Sosyal medyada paylaştığınız videolardaki yazılar da çok komik.
Çektiğimiz videoları başka bir Instagram kullanıcısının bu şekilde altyazı yaparak çok komikleştirdiğini gördük. Çok hoşumuza gitti. Ondan izinle, biz de (eşimle) yazmaya başladık.
Bazı kişiler hayvanları ağızlarından, göbeklerinden filan öpmekten çekiniyor, hastalık bulaşır diye. Bu önyargının bilimsel bir gerçekliği var mı?
Hayvanlarla olduğunuz sürece onlardan hastalık kapma durumumuz hep var. Bu önlemenin yegane metodu düzenli olarak aşılarını yaptırmak.
Tabi bu bir tercih, kimi göbeğinden kimi ağzından öper. Yani ben popoları dışında her yerini öpüyorum çocukların, o konuda hiç çekinmiyorum. Hatta bazen gluteal (popo üstü kasları) kaslarını ısırdıklarım da olmuyor değil. (gülüyor)
“ÇOCUK DOKTORU GİBİ…”
Sizinle ilgili övgüler kadar yergiler de var. Misal: gözlüklü bi arkadaş ve kucağında ona kızgın hayvancıklar... sözde iğne sonrası gönlünü almaya çalışıyor ama hayvanların gözleri korku dolu. etik bulmuyorum. Acılı bir operasyon sonrası doktorunuz dalga geçerek sizi öpse, ‘oww çok mu açıdı çanın seniin’ diye videonuzu çekip paylaşsa ne hissedersiniz?” gibi. Nedir bu konudaki yorumunuz?
Her insan evcil dostunu kendisine göre kişiselleştiriyor; kimi evladı olarak görüyor. Evet yani bir çocuk doktoruna gittiğimizde doktorunuz çocuğunuzu sevip, canını acıtmak zorunda kaldığı için özür dilerse, ona sevgisini gösterirse bu hoşumuza gider haliyle. Hayvanını çocuk gibi görenler de benim davranışlarımı böyle yorumluyorlar ki ben de bu şekilde görüyorum. Kaldı ki ben de 3 kedi babasıyım. Bir keresinde biri ‘Baran beyin kliniğine gittiğimizde bir çocuk doktoruna geliyormuşuz gibi’ demişti. Bu beni gururlandırmıştı.
Evde ve sokakta her türlü hayvanın bakımını yapan kişilere temel birkaç önemli konuda öneri-tavsiye verir misiniz?
Her şeyden önce lütfen kahramanlık yapmasınlar! Yani durumla alakalı acil müdahaleye kalkışanlar oluyor ama bu çocuğun yararına değil zararına da olabiliyor.
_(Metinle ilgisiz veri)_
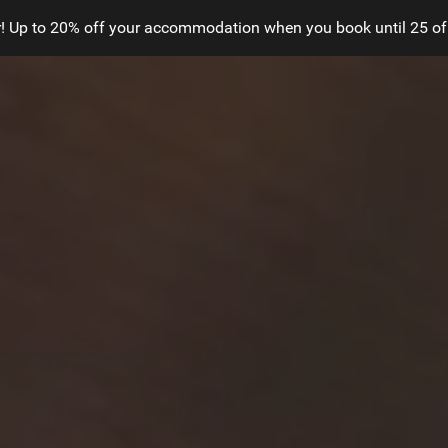
! Up to 20% off your accommodation when you book until 25 of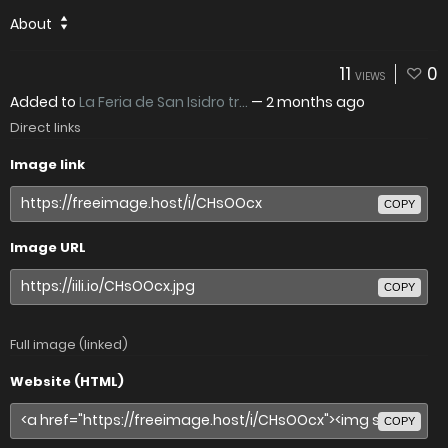
About
11
0
VIEWS
Added to
La Feria de San Isidro tr...
—
2 months ago
Direct links
Image link
COPY
Image URL
COPY
Full image (linked)
Website (HTML)
COPY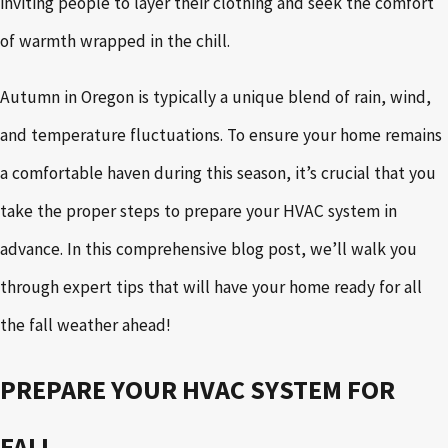
inviting people to layer their clothing and seek the comfort
of warmth wrapped in the chill.
Autumn in Oregon is typically a unique blend of rain, wind,
and temperature fluctuations. To ensure your home remains
a comfortable haven during this season, it’s crucial that you
take the proper steps to prepare your HVAC system in
advance. In this comprehensive blog post, we’ll walk you
through expert tips that will have your home ready for all
the fall weather ahead!
PREPARE YOUR HVAC SYSTEM FOR
FALL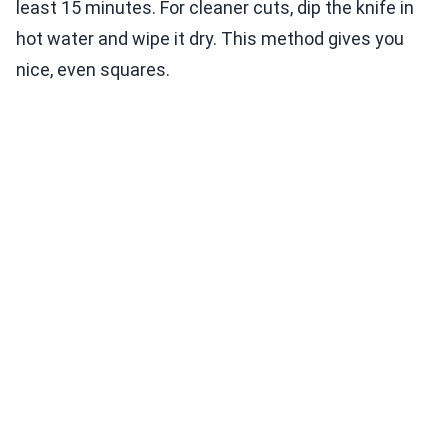
least 15 minutes. For cleaner cuts, dip the knife in
hot water and wipe it dry. This method gives you
nice, even squares.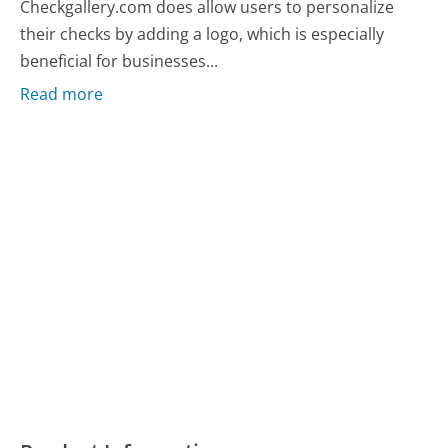
Checkgallery.com does allow users to personalize
their checks by adding a logo, which is especially
beneficial for businesses...
Read more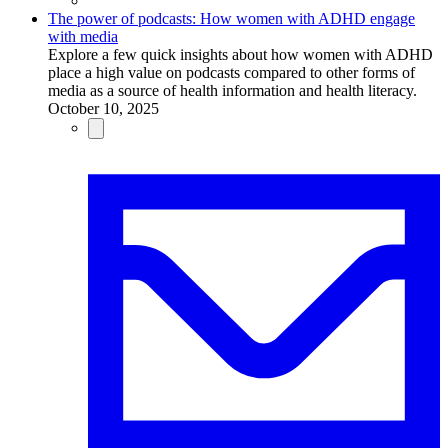
The power of podcasts: How women with ADHD engage
with media
Explore a few quick insights about how women with ADHD
place a high value on podcasts compared to other forms of
media as a source of health information and health literacy.
October 10, 2025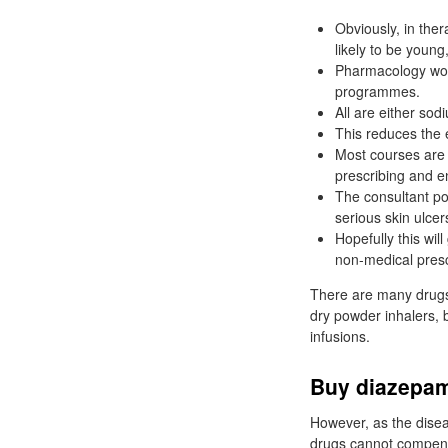
Obviously, in ther
likely to be young
Pharmacology woul
programmes.
All are either sod
This reduces the e
Most courses are 
prescribing and en
The consultant pod
serious skin ulcer
Hopefully this wil
non-medical presc
There are many drugs 
dry powder inhalers, b
infusions.
Buy diazepam
However, as the disea
drugs cannot compensa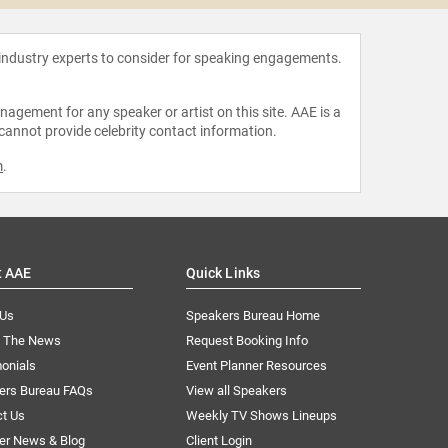
 industry experts to consider for speaking engagements.
agement for any speaker or artist on this site. AAE is a
 cannot provide celebrity contact information.
m
.
t AAE
Quick Links
 Us
Speakers Bureau Home
n The News
Request Booking Info
onials
Event Planner Resources
ers Bureau FAQs
View all Speakers
ct Us
Weekly TV Shows Lineups
er News & Blog
Client Login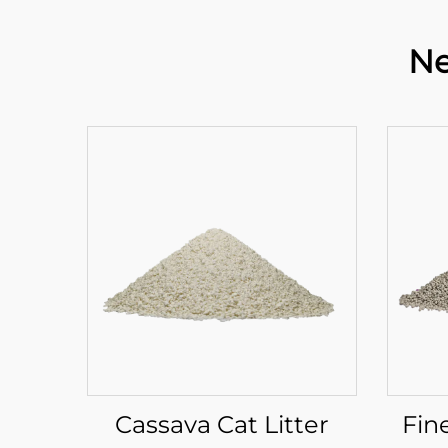
Ne
Cassava Cat Litter
Fin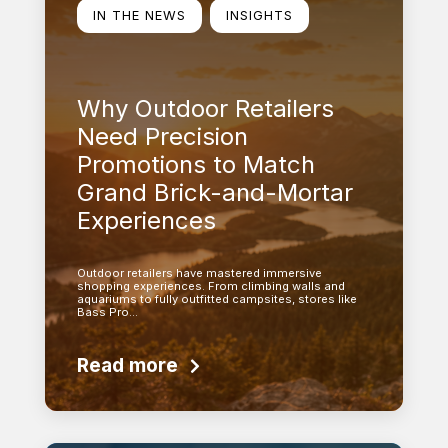
IN THE NEWS
INSIGHTS
Why Outdoor Retailers
Need Precision
Promotions to Match
Grand Brick-and-Mortar
Experiences
Outdoor retailers have mastered immersive
shopping experiences. From climbing walls and
aquariums to fully outfitted campsites, stores like
Bass Pro…
Read more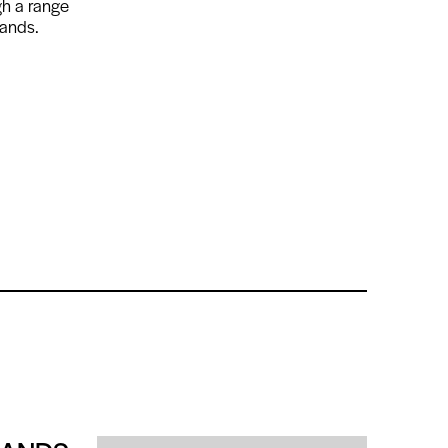
gh a range
mands.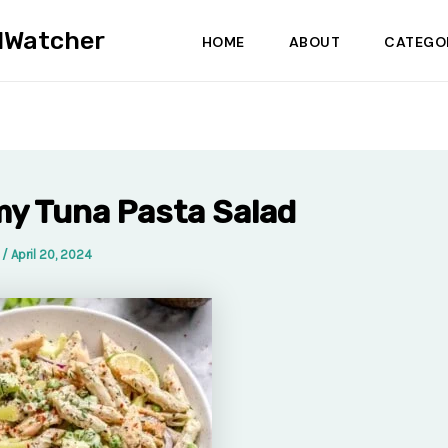
dWatcher
HOME
ABOUT
CATEGO
y Tuna Pasta Salad
a
/
April 20, 2024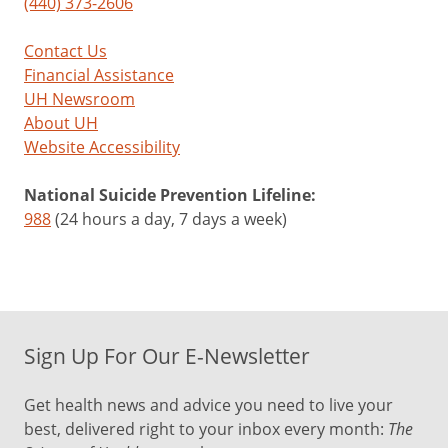
(440) 373-2606
Contact Us
Financial Assistance
UH Newsroom
About UH
Website Accessibility
National Suicide Prevention Lifeline:
988
(24 hours a day, 7 days a week)
Sign Up For Our E-Newsletter
Get health news and advice you need to live your
best, delivered right to your inbox every month:
The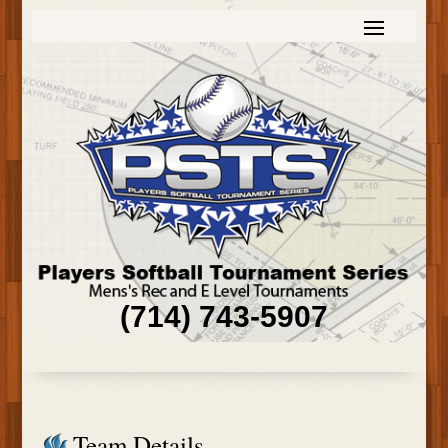
(714) 743-5907
Team Details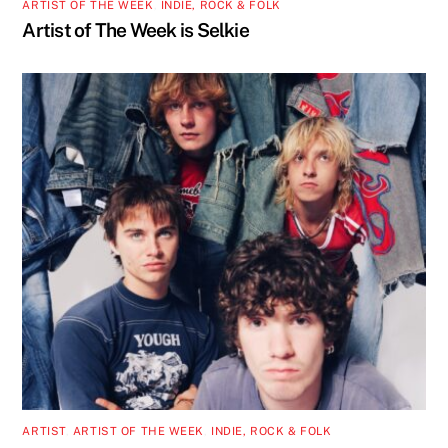
ARTIST OF THE WEEK
,
INDIE, ROCK & FOLK
Artist of The Week is Selkie
ARTIST
,
ARTIST OF THE WEEK
,
INDIE, ROCK & FOLK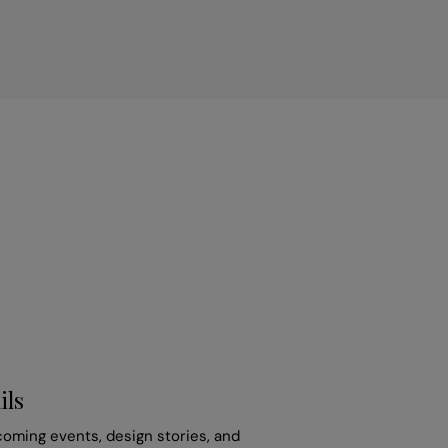
ils
coming events, design stories, and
En büyük yanlış çocuklar için yani insan çocukları için kullanılan ilaçların onlar için de kullanılabileceği… Burada önemli olan burada ilacın dozu ve niteliği. Mesela parasetamol kediler için toksiktir yani ateşi olan bir kediye evdeki çocuk şurubunu ateş düşürücü diye verirseniz kedi zehirlenebilir! Veteriner olmayanların yapabilecekleri sınırlıdır. Yapmaları gereken şey bir veterinere kimi arayıp durumu izah edip duruma göre yapabileceği şeyleri öğrenip ve bir an önce veteriner kliniğine götürmesidir.
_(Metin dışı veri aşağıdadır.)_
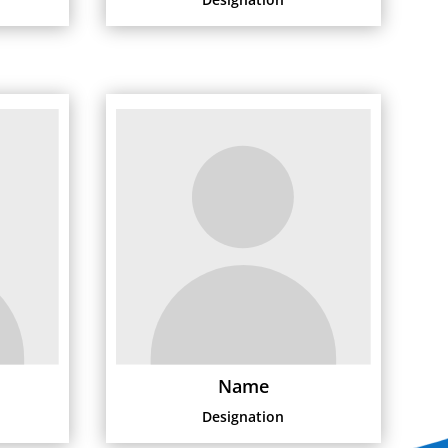
Name
Designation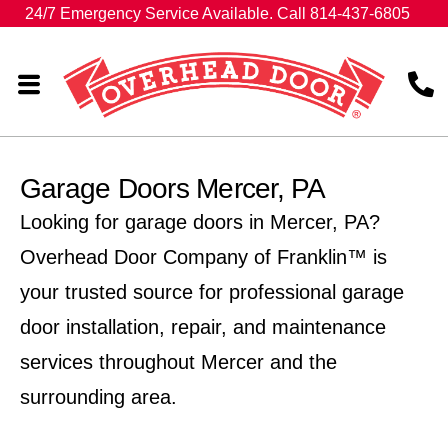
24/7 Emergency Service Available. Call 814-437-6805
Garage Doors Mercer, PA
Looking for garage doors in Mercer, PA?
Overhead Door Company of Franklin™ is
your trusted source for professional garage
door installation, repair, and maintenance
services throughout Mercer and the
surrounding area.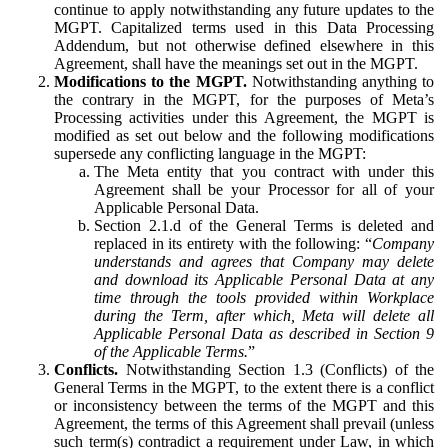
continue to apply notwithstanding any future updates to the
MGPT. Capitalized terms used in this Data Processing
Addendum, but not otherwise defined elsewhere in this
Agreement, shall have the meanings set out in the MGPT.
Modifications to the MGPT.
Notwithstanding anything to
the contrary in the MGPT, for the purposes of Meta’s
Processing activities under this Agreement, the MGPT is
modified as set out below and the following modifications
supersede any conflicting language in the MGPT:
The Meta entity that you contract with under this
Agreement shall be your Processor for all of your
Applicable Personal Data.
Section 2.1.d of the General Terms is deleted and
replaced in its entirety with the following: “
Company
understands and agrees that Company may delete
and download its Applicable Personal Data at any
time through the tools provided within Workplace
during the Term, after which, Meta will delete all
Applicable Personal Data as described in Section 9
of the Applicable Terms.
”
Conflicts.
Notwithstanding Section 1.3 (Conflicts) of the
General Terms in the MGPT, to the extent there is a conflict
or inconsistency between the terms of the MGPT and this
Agreement, the terms of this Agreement shall prevail (unless
such term(s) contradict a requirement under Law, in which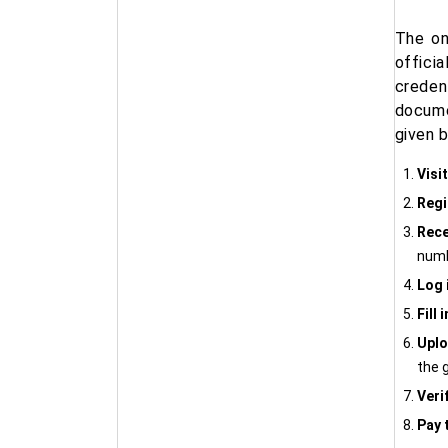
The on
officia
creden
docume
given 
Visit
Regi
Rece
numb
Log 
Fill 
Upl
the g
Veri
Pay 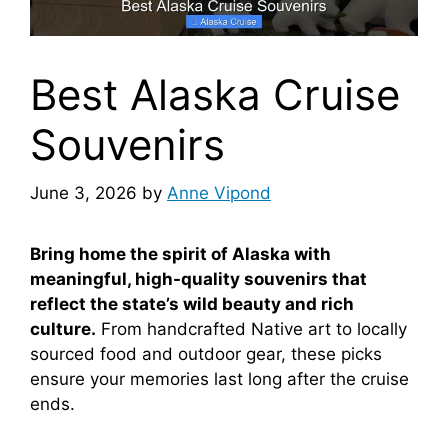
Best Alaska Cruise
Souvenirs
June 3, 2026
by
Anne Vipond
Bring home the spirit of Alaska with
meaningful, high-quality souvenirs that
reflect the state’s wild beauty and rich
culture.
From handcrafted Native art to locally
sourced food and outdoor gear, these picks
ensure your memories last long after the cruise
ends.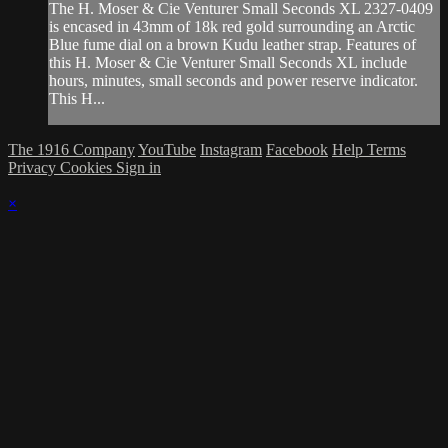
The H. Moser & Cie Venturer Small Seconds XL 2327-0409
is encased in 43mm of 18k red gold surrounding an Arctic
Blue fume dial on a brown Kudu leather strap. Features of
this H. Moser & Cie Venturer Small Seconds XL include
hours, minutes, small seconds and power reserve indicator.
This H...
The 1916 Company
YouTube
Instagram
Facebook
Help
Terms
Privacy
Cookies
Sign in
×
İnsanın içinde hayvan sevgisi olsun ya da olmasın -merhametle alakadar bir durum bu- bir kap mama bir kap suyu lütfen esirgemesinler. Nasıl olsa başkası veriyor diye düşünmesin kimse. Tabi onları beslerken de yanlış yapılanlar olabiliyor. Mesela marketlerden aldığımız laktozsuz sütler onlar için çok ciddi sıkıntı oluyor, çünkü vücutları laktozu tolere edemediği için ishal oluyorlar. Yani bir canlıya süt vermek ona uyun sütü seçmediğiniz takdirde yarar değil zarar verir. Onlara uygun besinleri de ancak veteriner klinikleri ve bazı petshoplardan temin edebilirsiniz
Hayvana şiddet konusunda yasayla ilgili görüşünüz nedir?
Umarım hükümetimiz bu konuda ciddi kararlar alır. İnsanlara şiddeti uygulayanların geçmişinde hayvanlara şiddet muhakkak vardır, bu eğilim yavaşça ilerler. Lütfen çocuklarınızın yüreğine hayvan sevgisinin tohumunu ekin, ekin ki ileride merhametli insanlar olsunlar.